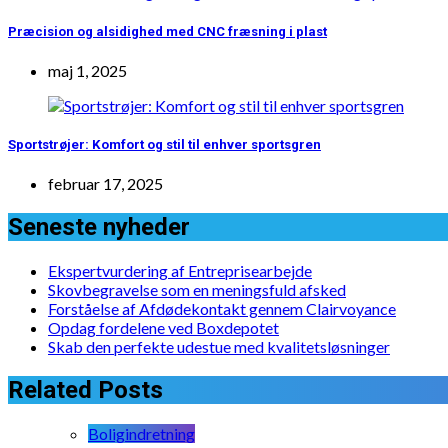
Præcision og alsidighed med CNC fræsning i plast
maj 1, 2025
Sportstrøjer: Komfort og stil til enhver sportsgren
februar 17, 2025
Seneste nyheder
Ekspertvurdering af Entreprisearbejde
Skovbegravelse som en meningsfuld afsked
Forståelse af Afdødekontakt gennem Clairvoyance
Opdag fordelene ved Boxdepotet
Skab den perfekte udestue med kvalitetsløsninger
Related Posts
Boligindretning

---+---

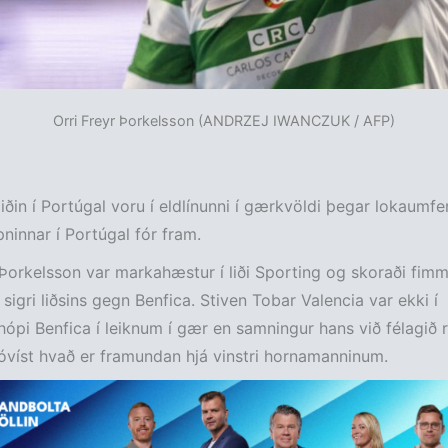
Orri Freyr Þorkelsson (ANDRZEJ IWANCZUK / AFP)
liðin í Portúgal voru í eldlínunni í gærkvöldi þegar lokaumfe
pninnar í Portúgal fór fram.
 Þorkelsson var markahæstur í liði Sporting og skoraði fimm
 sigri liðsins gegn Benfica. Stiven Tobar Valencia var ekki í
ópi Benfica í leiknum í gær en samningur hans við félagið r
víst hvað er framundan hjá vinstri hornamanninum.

---+---

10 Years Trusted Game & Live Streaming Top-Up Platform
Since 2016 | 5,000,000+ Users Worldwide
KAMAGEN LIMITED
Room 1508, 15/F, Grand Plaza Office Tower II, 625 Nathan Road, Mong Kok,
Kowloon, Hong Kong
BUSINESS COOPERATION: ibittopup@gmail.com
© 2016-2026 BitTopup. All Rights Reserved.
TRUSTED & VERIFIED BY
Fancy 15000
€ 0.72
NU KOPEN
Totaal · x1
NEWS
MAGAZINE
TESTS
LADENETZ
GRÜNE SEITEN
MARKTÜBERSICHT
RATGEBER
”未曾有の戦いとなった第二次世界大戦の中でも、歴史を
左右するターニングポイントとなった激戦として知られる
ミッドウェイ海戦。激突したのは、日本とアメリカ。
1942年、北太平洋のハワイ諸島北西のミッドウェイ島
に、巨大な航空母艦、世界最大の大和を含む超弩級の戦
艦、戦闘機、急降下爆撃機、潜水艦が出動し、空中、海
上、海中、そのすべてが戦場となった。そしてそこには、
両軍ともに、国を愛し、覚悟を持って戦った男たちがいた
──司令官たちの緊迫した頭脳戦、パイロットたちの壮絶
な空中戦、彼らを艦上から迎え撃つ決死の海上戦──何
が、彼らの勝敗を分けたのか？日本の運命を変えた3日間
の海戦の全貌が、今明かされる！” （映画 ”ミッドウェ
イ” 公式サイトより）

---+---

EXERCISE PROMPT: Looking at the entries above, can you reproduce exactly the lines from the one that holds "Seneste nyheder" through the one that holds "Boligindretning", and only those?

OUTPUT OF THE TASK:
Seneste nyheder
Ekspertvurdering af Entreprisearbejde
Skovbegravelse som en meningsfuld afsked
Forståelse af Afdødekontakt gennem Clairvoyance
Opdag fordelene ved Boxdepotet
Skab den perfekte udestue med kvalitetsløsninger
Related Posts
Boligindretning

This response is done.